**EXERCISE AIM**. Exactly as they stand, copy the lines from the one containing "automatically deducted from" to the final line of the data; leave out the pictures.

**SUPPLIED DATA**.
-*-

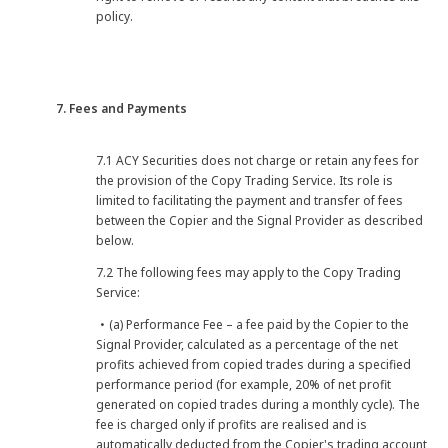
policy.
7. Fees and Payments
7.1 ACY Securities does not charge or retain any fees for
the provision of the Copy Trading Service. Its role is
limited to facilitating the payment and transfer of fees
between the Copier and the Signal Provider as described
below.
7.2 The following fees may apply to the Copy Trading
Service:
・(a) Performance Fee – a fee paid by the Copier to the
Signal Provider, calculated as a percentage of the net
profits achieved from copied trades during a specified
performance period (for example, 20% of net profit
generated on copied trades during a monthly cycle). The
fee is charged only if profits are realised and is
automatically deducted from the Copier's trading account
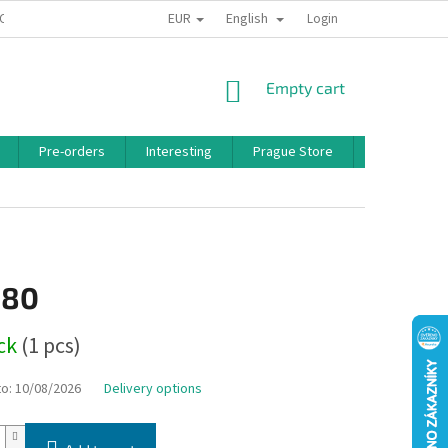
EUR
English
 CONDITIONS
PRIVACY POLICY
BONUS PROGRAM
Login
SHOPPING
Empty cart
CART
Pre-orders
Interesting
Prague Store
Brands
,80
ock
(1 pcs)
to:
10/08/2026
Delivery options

-*-

**EXERCISE ANSWER**.
automatically deducted from the Copier's trading account
EUR
English
 CONDITIONS
PRIVACY POLICY
BONUS PROGRAM
Login
SHOPPING
Empty cart
CART
Pre-orders
Interesting
Prague Store
Brands
,80
ock
(1 pcs)
to:
10/08/2026
Delivery options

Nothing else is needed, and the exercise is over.